Assigned task ▸ Only one stretch of the data below is needed. Output the lines from the one with "販促 (891, 906)" up to and including the one with "保障 (891, 943)", exactly as they stand.

Data shown ▸
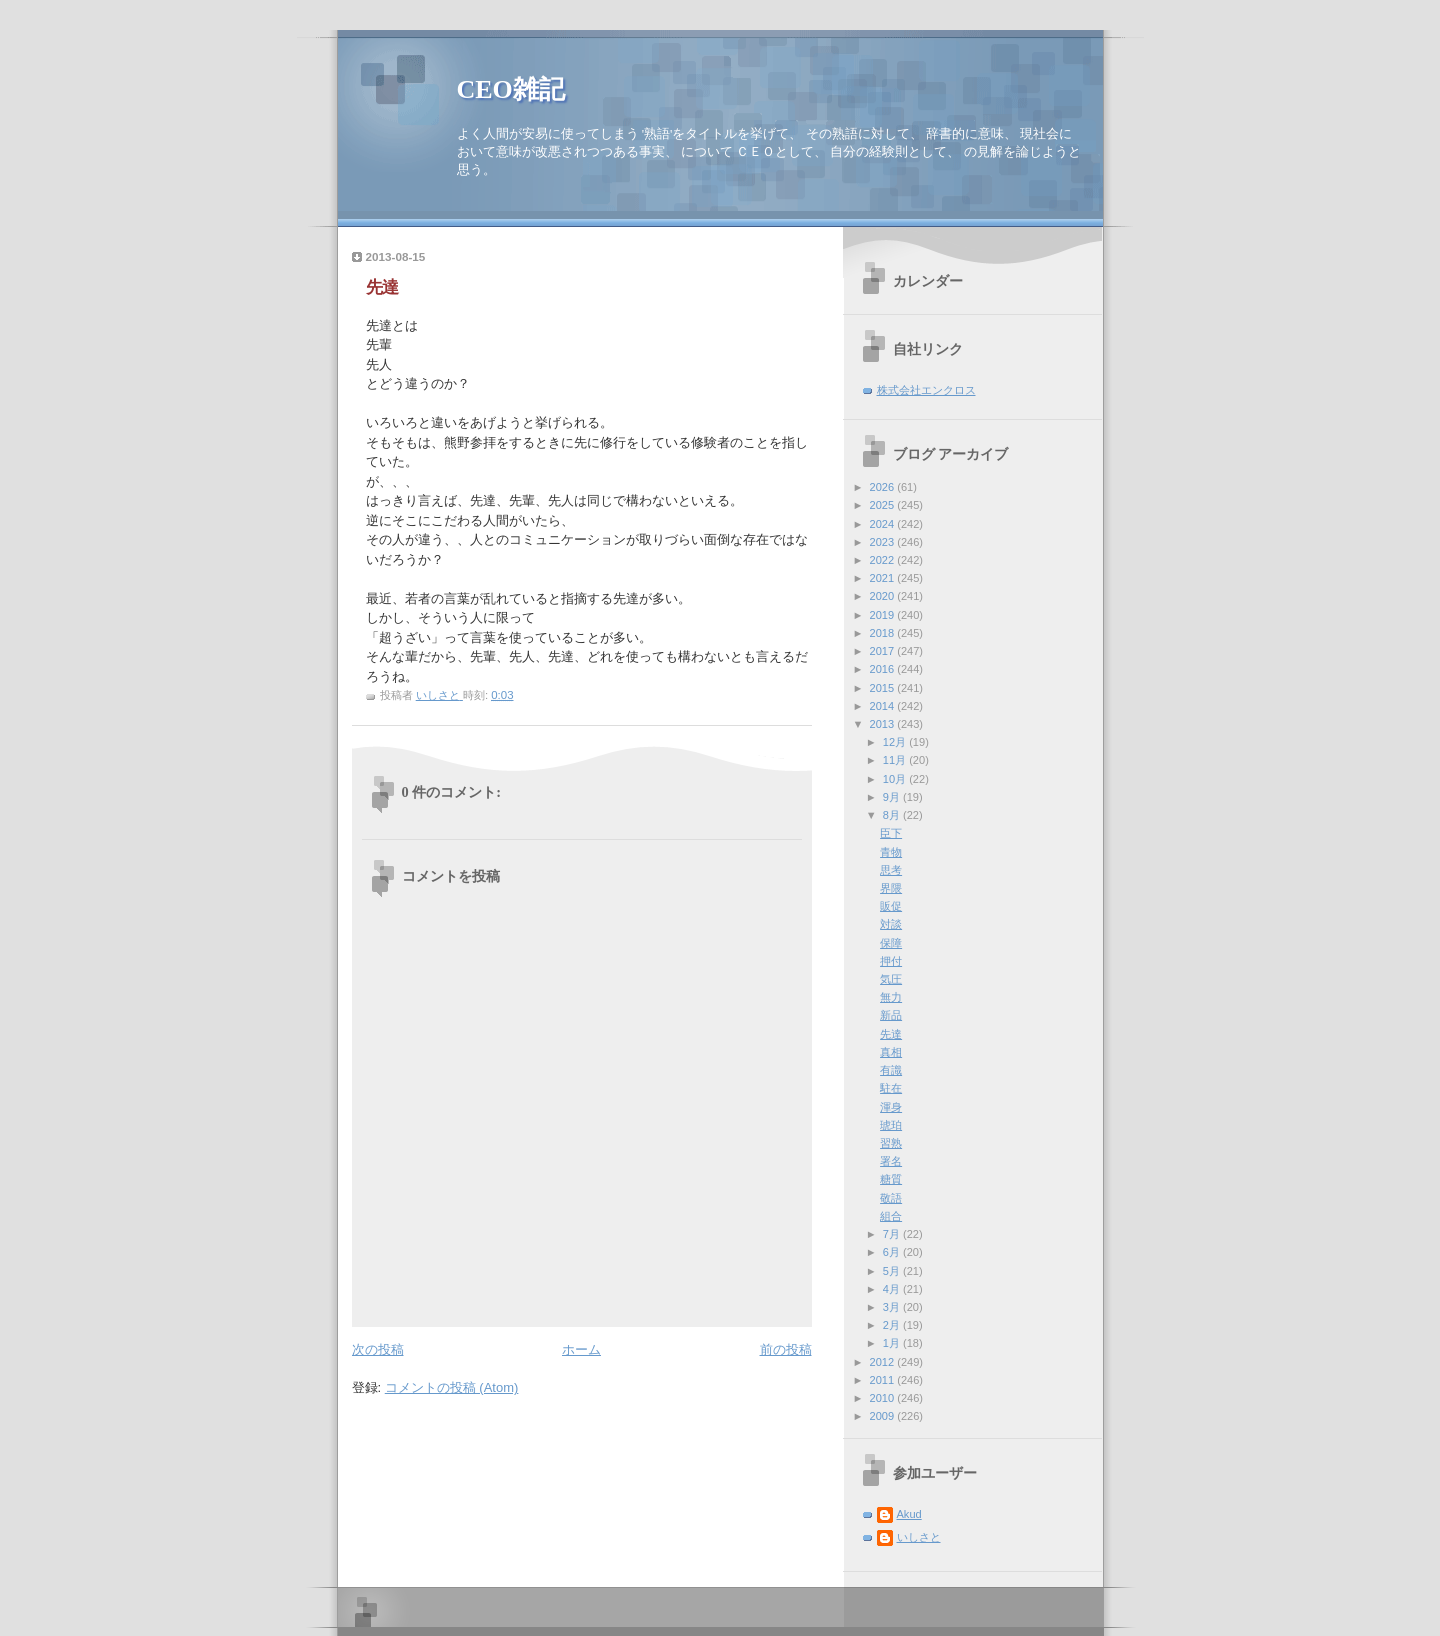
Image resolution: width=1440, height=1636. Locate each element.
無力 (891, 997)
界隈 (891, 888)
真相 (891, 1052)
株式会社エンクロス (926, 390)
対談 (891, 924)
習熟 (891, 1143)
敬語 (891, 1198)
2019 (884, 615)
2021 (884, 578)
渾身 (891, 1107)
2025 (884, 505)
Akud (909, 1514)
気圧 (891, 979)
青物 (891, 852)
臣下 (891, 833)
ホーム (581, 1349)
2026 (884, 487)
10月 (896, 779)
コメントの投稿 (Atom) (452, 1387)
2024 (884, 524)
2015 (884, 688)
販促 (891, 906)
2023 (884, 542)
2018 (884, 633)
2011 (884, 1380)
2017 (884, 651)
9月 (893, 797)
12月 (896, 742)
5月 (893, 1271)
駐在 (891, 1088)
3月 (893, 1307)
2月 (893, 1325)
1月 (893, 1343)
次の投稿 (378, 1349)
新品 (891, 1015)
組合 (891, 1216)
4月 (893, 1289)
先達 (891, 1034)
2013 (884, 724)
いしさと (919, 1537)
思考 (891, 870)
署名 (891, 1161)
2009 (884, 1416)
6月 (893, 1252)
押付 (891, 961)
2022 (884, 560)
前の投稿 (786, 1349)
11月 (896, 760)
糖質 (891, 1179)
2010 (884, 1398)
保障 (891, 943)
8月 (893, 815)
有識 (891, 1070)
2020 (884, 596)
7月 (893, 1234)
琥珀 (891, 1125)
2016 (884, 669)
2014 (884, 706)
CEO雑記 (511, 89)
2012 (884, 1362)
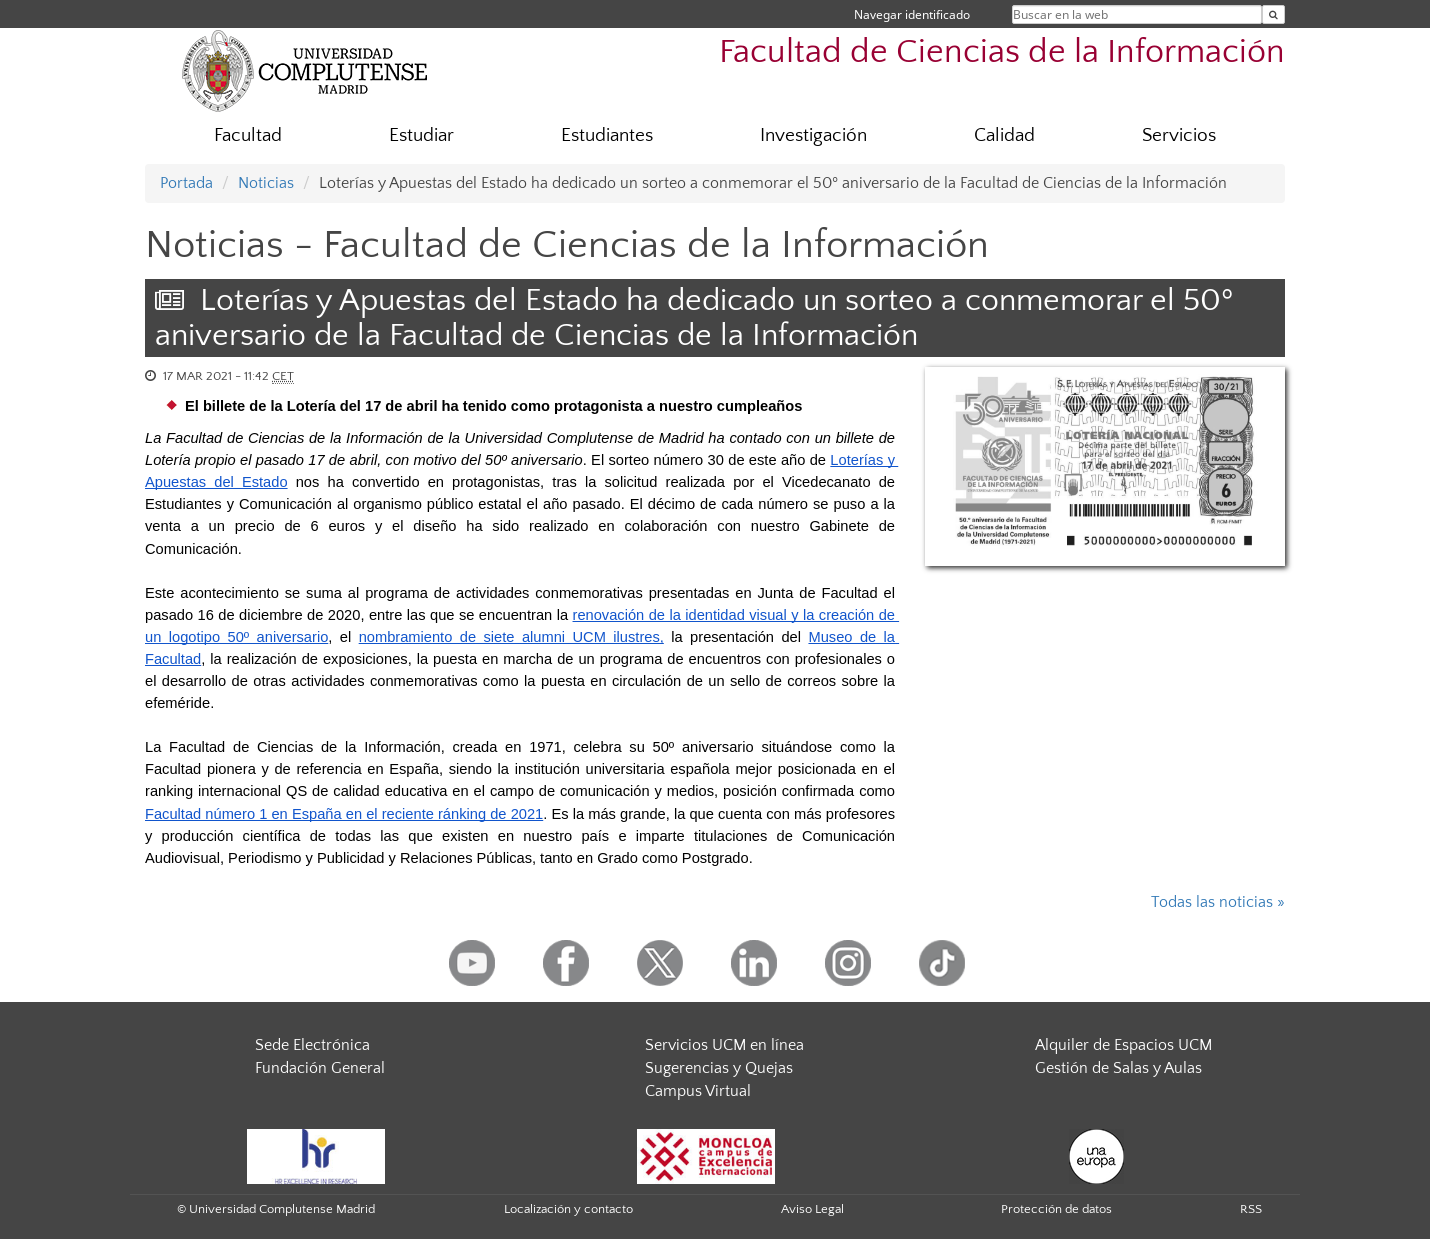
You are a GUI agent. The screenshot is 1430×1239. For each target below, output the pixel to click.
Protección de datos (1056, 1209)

Exercise response ▸
販促 (891, 906)
2023 (884, 542)
2018 (884, 633)
2011 (884, 1380)
2017 (884, 651)
9月 (893, 797)
12月 (896, 742)
5月 (893, 1271)
駐在 (891, 1088)
3月 (893, 1307)
2月 (893, 1325)
1月 (893, 1343)
次の投稿 (378, 1349)
新品 (891, 1015)
組合 (891, 1216)
4月 (893, 1289)
先達 (891, 1034)
2013 (884, 724)
いしさと (919, 1537)
思考 (891, 870)
署名 (891, 1161)
2009 (884, 1416)
6月 (893, 1252)
押付 (891, 961)
2022 (884, 560)
前の投稿 (786, 1349)
11月 (896, 760)
糖質 (891, 1179)
2010 (884, 1398)
保障 (891, 943)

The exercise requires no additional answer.